Akciğer kanserine yakalanan Esad 10 Haziran 2000 tarihinde Şam'da öldü.
HAKKINDA YAZILANLAR
Esad Şam'ın Sfenksi Moshe Ma’oz Akademi Yayınları
"Onun bakanları arasında şöyle bir söz vardır: "Başkan, her zaman masanızın arkasında bekliyor!" Bir amir olarak Esad, oldukça ukala ve kabadır... kendisini hor görenleri kesinlikle bağışlamaz... bağımsız görüş açıları ve yolları olanları, yönetimini tehlikeye sokabilecek, kişiliğini gölgede bırakacak derecede hırslı ve zeki olanlara da asla tahammül edemez.
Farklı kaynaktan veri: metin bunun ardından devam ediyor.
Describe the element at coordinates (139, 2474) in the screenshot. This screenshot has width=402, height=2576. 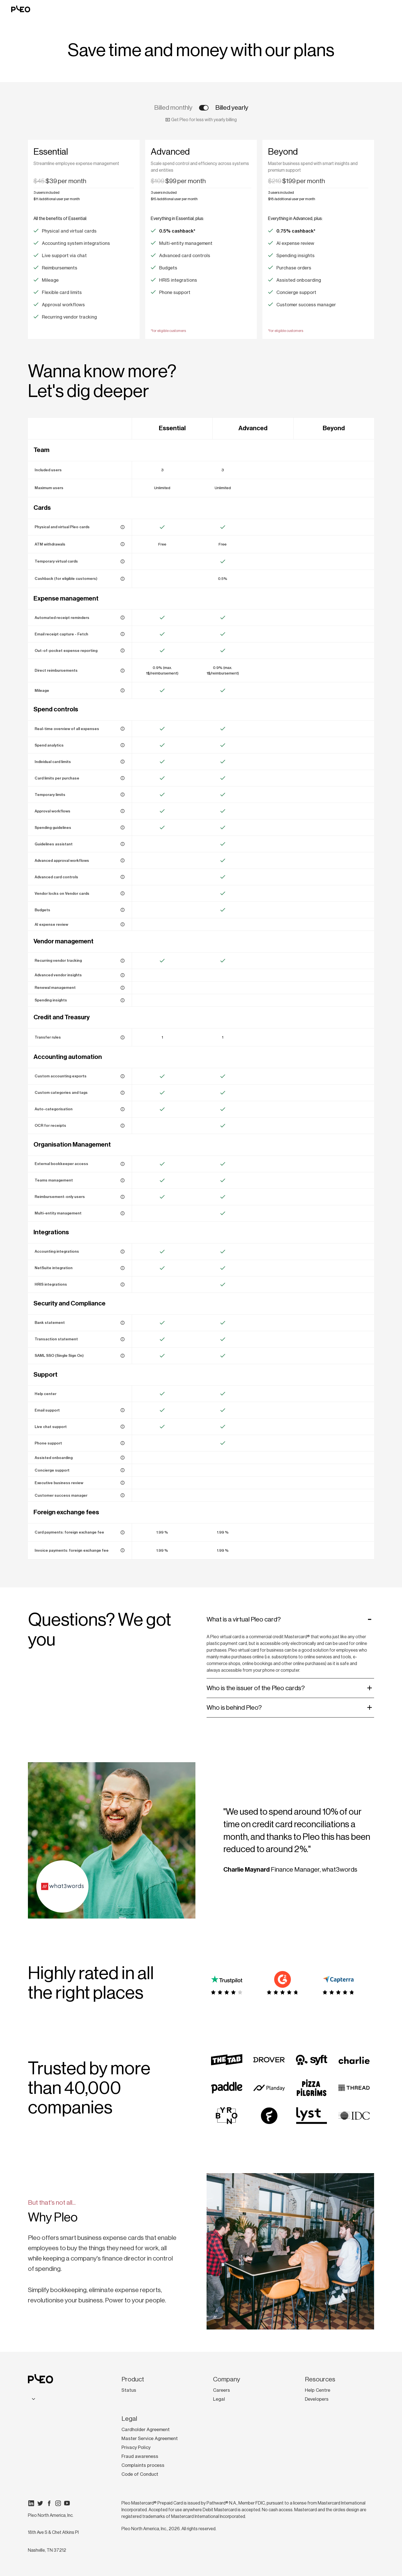
I see `Code of Conduct` at that location.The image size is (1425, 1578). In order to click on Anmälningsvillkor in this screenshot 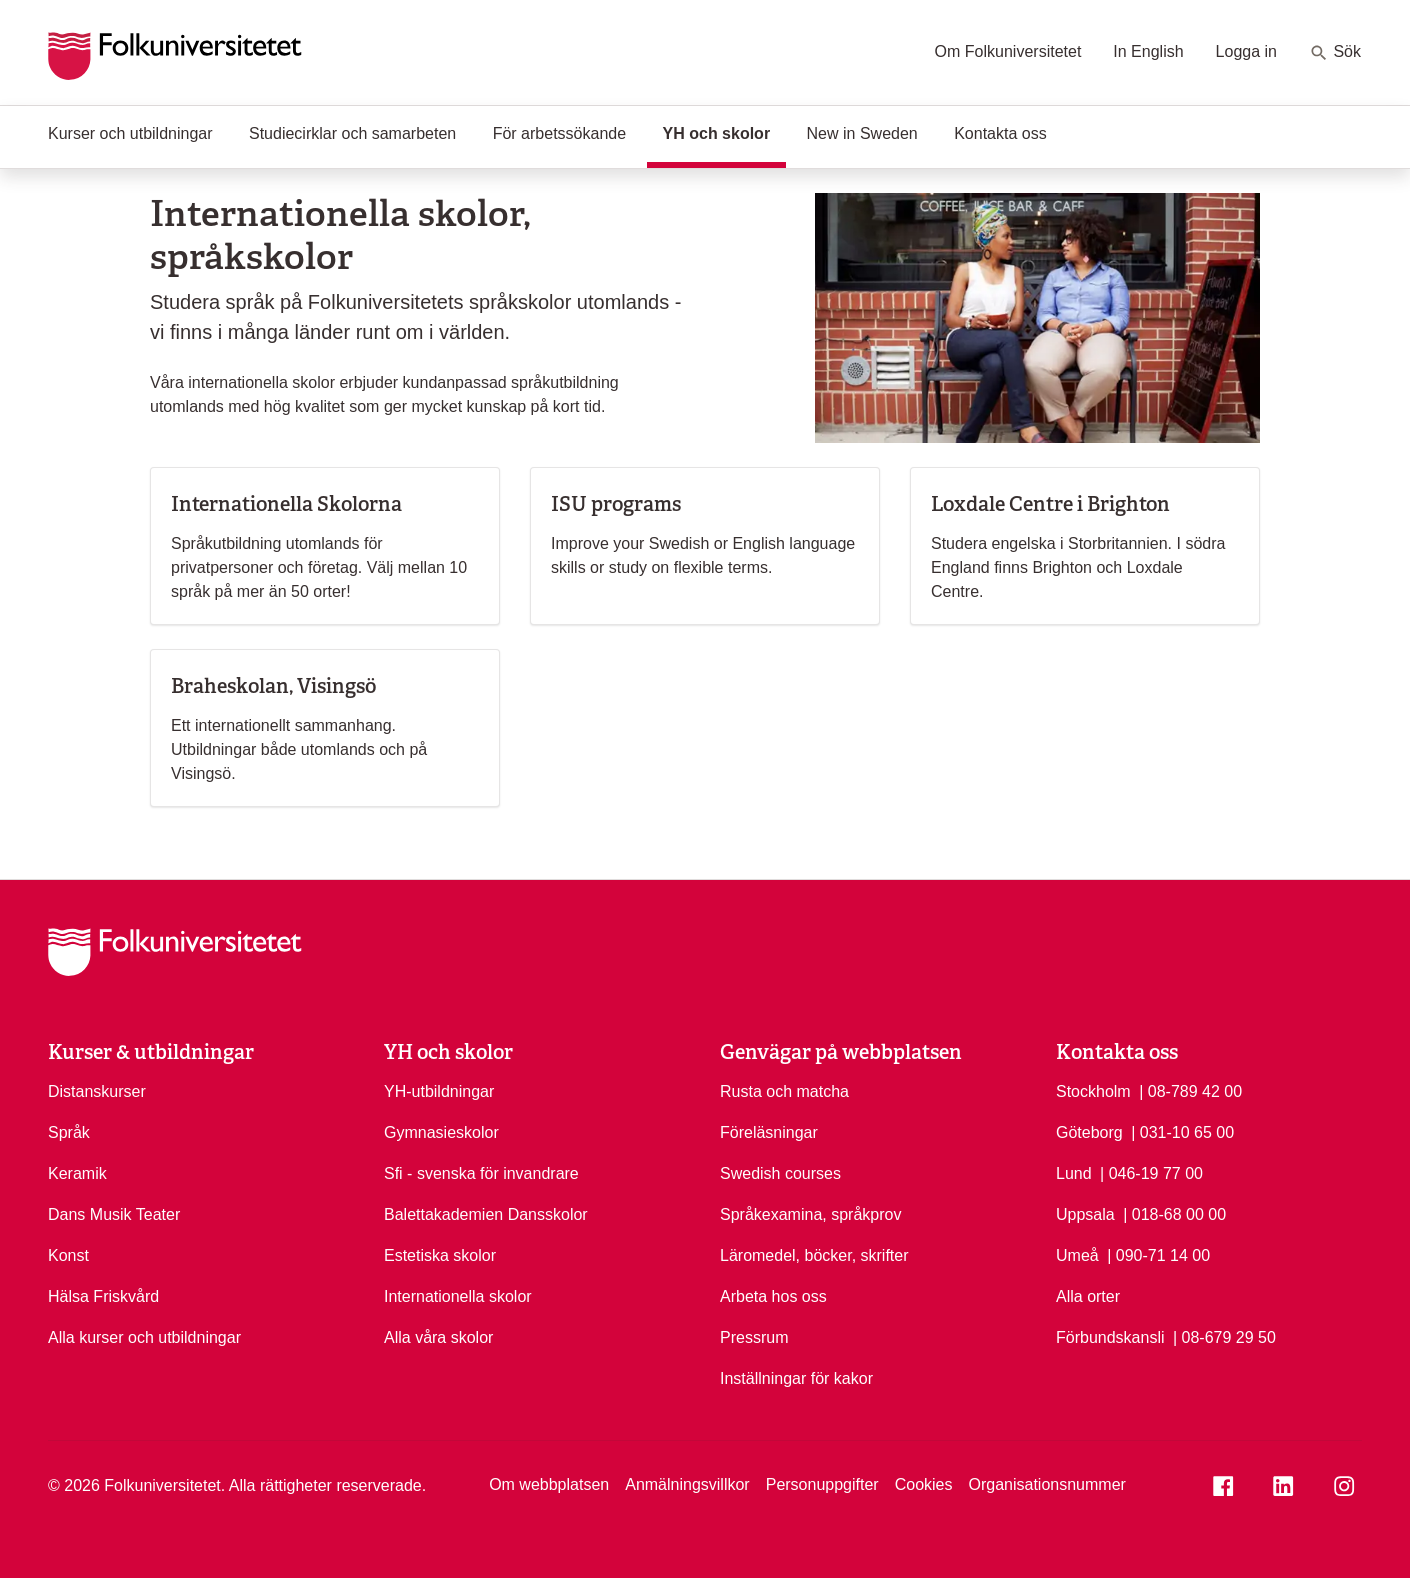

Bu özelliklere sahip olanlar önemsiz mevkilere getirilir, tutuklanır ya da idam edilir." "Teröre karşı koymak için Esad, vahşi bir karşı-teröre, rasgele tutuklamalara, dövmeye, işkenceye, şüphelilerin barındığı düşünülen binaları yerlebir etmeye, sanıkların ailelerine karşı misillemelere... toplu öldürmelere başvuruyor..." "Esad'ın taburları isyanı kanlı ve yakıp yıkarak bastırdı: Şehrin çeşitli kesimleri; camiler, kiliseler ağır top ateşi ile yıkıldı; on bin ile otuz bin arasında insan, kadın, çocuk ayrımı yapılmadan öldürüldü; kadınların ırzına geçildi, malları yağmalandı."